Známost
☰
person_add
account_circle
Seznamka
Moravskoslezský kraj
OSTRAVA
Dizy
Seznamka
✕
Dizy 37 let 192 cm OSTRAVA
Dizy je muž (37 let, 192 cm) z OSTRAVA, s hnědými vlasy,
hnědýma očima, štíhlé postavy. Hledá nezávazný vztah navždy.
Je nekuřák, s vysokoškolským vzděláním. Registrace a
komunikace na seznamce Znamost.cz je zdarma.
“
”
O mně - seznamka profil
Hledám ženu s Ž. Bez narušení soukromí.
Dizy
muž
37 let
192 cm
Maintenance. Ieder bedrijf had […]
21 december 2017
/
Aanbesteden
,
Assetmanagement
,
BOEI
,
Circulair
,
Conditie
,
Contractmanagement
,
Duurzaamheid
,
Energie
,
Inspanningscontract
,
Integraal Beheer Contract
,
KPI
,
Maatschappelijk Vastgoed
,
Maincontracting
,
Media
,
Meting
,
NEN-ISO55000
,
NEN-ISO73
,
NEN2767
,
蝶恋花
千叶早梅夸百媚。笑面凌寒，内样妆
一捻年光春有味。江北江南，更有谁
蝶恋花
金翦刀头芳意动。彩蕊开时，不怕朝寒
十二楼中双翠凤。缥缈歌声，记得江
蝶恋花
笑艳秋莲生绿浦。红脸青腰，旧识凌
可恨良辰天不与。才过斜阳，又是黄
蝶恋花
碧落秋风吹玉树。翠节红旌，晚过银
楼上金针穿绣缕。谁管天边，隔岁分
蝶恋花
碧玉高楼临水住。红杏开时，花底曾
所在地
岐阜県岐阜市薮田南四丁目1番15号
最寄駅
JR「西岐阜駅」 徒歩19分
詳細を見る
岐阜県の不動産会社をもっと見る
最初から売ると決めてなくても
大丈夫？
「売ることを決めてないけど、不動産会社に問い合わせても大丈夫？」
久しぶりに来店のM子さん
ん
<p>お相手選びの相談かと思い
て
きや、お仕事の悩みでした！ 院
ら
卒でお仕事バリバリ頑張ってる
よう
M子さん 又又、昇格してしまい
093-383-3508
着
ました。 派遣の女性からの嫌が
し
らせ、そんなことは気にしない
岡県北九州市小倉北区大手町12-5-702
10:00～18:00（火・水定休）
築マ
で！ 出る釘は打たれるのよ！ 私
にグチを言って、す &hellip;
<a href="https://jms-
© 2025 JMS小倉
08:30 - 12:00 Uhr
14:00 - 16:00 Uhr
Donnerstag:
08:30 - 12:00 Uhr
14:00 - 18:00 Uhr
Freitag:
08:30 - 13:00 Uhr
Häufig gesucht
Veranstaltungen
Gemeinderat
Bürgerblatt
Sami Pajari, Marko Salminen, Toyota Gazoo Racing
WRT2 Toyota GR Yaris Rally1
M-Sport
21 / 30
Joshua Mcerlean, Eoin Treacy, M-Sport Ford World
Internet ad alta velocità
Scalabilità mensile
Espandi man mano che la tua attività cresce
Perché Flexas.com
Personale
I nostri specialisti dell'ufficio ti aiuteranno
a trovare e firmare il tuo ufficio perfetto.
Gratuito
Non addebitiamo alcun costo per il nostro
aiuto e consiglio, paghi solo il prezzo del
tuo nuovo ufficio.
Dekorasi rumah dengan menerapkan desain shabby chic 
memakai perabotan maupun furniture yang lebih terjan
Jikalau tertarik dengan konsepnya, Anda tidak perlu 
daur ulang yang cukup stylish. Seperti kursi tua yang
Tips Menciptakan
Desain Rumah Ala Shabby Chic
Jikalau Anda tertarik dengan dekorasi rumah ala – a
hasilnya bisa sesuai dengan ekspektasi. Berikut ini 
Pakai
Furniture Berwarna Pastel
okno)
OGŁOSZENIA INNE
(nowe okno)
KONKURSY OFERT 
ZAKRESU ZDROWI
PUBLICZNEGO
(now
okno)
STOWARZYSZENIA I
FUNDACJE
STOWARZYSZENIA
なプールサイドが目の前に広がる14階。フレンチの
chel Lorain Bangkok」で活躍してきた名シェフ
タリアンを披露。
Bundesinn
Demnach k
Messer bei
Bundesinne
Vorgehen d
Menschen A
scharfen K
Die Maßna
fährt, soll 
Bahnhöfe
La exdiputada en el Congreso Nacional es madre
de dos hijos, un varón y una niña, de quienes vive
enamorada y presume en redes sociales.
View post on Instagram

How to complete this task:
Please go through the material and return each line where the word "tertarik" appears.

Final answer:
Jikalau tertarik dengan konsepnya, Anda tidak perlu 
Jikalau Anda tertarik dengan dekorasi rumah ala – a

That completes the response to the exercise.